* _ENTRIES SHOWN_:
= Beginning of Section =
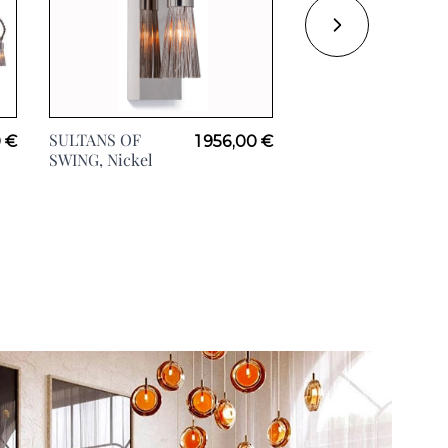
SULTANS OF
SULTANS OF
0 €
1 956,00 €
SWING, Nickel
SWING CONIQUE,
Nickel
= End of Section =
* _GOAL OF THE EXERCISE_:
Set down the material once more, exactly, with the pictures omitted.

* _FINISHED TASK_:
SULTANS OF
SULTANS OF
0 €
1 956,00 €
SWING, Nickel
SWING CONIQUE,
Nickel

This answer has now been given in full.